Anasayfa » İç Denetim | İç Denetim Danışmanlığı | İç denetçilik | Kamu İç Denetim » Denetim Komitesi ve İç Denetim Etkinliği Arasındaki İlişki

Denetim Komitesi ve İç Denetim Etkinliği Arasındaki İlişki

Bilindiği üzere ülkemizde ilk olarak SPK ve BDDK düzenlemelerinde yer almış olan, daha sonra yeni Türk Ticaret Kanununda da bahsi geçirilen Denetim Komiteleri (DK), şirketlerde iç kontroller, finansal raporlama, iç denetim, muhasebe sistemleri ve uygulamaları ile dış denetim faaliyetlerinin Yönetim Kurulu adına gözetim ve koordinasyonu ile görevli Komitelerdir. SPK düzenlemelerine göre hisse senetleri borsada işlem gören ortaklıklarda ve BDDK düzenlemelerine göre de Bankacılık Sektöründe oluşturulması zorunlu hale getirilmiştir. Yeni TTK’da ise halka açık sermaye şirketlerde oluşturulması zorunludur. Diğer sermaye şirketlerinde zorunlu olmamakla birlikte, oluşturulması tavsiye edilmektedir. Bu konuda ikincil düzey mevzuatta gerekli açıklamalar beklenmektedir.

Denetim Komitelerinin Yönetim Kurulu içinde, icrai sorumluluğu bulunmayan, ya da murahhaslık özelliği taşımayan üyelerden oluşmaları en iyi uygulama olarak kabul edilir. Buna ek olarak dışarıdan konusunda uzman bağımsız üye alınması, Komitelerin nesnelliğini daha da artırmaktadır.
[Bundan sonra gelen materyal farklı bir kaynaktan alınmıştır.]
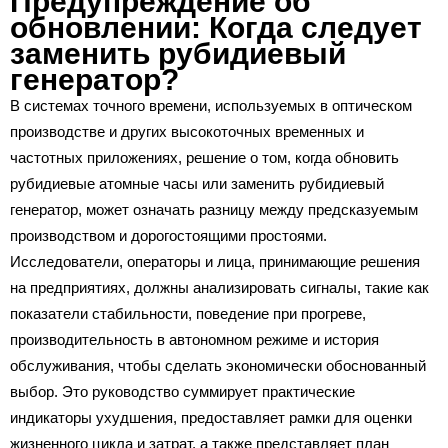
Предупреждение об
обновлении: Когда следует
заменить рубидиевый
генератор?
В системах точного времени, используемых в оптическом
производстве и других высокоточных временных и
частотных приложениях, решение о том, когда обновить
рубидиевые атомные часы или заменить рубидиевый
генератор, может означать разницу между предсказуемым
производством и дорогостоящими простоями.
Исследователи, операторы и лица, принимающие решения
на предприятиях, должны анализировать сигналы, такие как
показатели стабильности, поведение при прогреве,
производительность в автономном режиме и история
обслуживания, чтобы сделать экономически обоснованный
выбор. Это руководство суммирует практические
индикаторы ухудшения, предоставляет рамки для оценки
жизненного цикла и затрат, а также представляет план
Denetim Komitelerinin dış denetim, iç kontrol, risk yönetimi, finansal raporlama, iç denetim ve muhasebe sistemleri ile ilgili gözetim görevleri olmakla birlikte, en kritik görevinin iç denetim faaliyeti ile ilgili olduğunu söylemek herhalde yanlış olmayacaktır. Bir kurumun/şirketin iç kontrol, risk yönetimi ve kurumsal yönetim süreçlerinin etkinliğine dair Şirket Yönetim Kuruluna güvence sağlama ve danışmanlık yapma misyonuna sahip iç denetim faaliyetinin, Denetim Komitesine esasen diğer bütün görevlerinde yardımcı olduğunu düşündüğümüzde, etkin ve başarılı bir Denetim Komitesine sahip olmanın etkin bir iç denetim faaliyetine sahip olmayı gerektirdiği görülmektedir.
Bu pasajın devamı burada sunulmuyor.